Nous retrouvons la route, et d’autres manifestants qui reviennent également. Nous passons devant l’Eglise dont la porte a été défoncée, la porte vitrée de la poste a volé en éclats, les arrêts de bus, les cabines téléphoniques ont été détruites. Plus loin, des wagons ont été tirés au milieu de la route. Des tas de palettes ont été répandus sur la chaussée. Les panneaux de signalisation et de publicité, les feux tricolores, ont été arrachés. Tout cela s’est produit derrière nous. Par qui ? Alors que nous avions vu tant de forces de police déployées, partout, plus nombreuses que les manifestants…

Au pont, nous sommes dirigés le long de la voie d’eau par un barrage de police. Des groupes de manifestants pacifistes, très dispersés refluent calmement, pour revenir vers les bus. Regardant vers le pont, je vois deux canons à eau prendre position alors que d’autres groupes arrivent tranquillement. Ils arrosent. Pourquoi ? Il n’y avait aucun incident, les gens rentraient tranquillement. Comme pour me punir de cette pensée, nous sommes à nouveau bombardés de bombes lacrymogènes par les flics du pont. Pourquoi ? Il ne se passait rien !

Au pont de l’Europe, le camion du Mouvement de la Paix propose de le suivre pour aller au Jardin, lieu prévu pour le meeting de fin, ou de rentrer. L’immense majorité des troupes préfère revenir vers les cars. Et le camion finit par en faire autant.
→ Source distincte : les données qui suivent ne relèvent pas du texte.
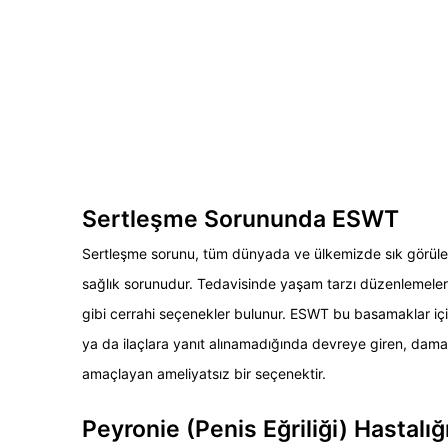
Sertleşme Sorununda ESWT
Sertleşme sorunu, tüm dünyada ve ülkemizde sık görülen, 
sağlık sorunudur. Tedavisinde yaşam tarzı düzenlemeleri,
gibi cerrahi seçenekler bulunur. ESWT bu basamaklar içi
ya da ilaçlara yanıt alınamadığında devreye giren, damar
amaçlayan ameliyatsız bir seçenektir.
Peyronie (Penis Eğriliği) Hastal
Les Dijonnais se regroupent peu à peu et décident de rester ensemble, d’éviter la dispersion pour retrouver notre bus garé fort justement là où il nous avait déposé à midi. En face dans les fourrés, on distingue des casques noirs et des canons de fusils. Des petits groupes de CRS sont embusqués tout le long du parcours de retour.

Pendant plus d’une heure, les groupes de manifestants dispersés au fil des évènements, rentrent vers leurs véhicules.

Conclusion

Il apparaît d’évidence que tout a été fait pour que cette manifestation autorisée ne puisse pas avoir lieu :

en empêchant le rassemblement, égarant les cars ;

en changeant à la dernière minute le parcours autorisé par la préfecture ;

La manifestation n’a jamais pu s’organiser et se structurer, permettant ainsi aux casseurs de se mêler aux pacifistes.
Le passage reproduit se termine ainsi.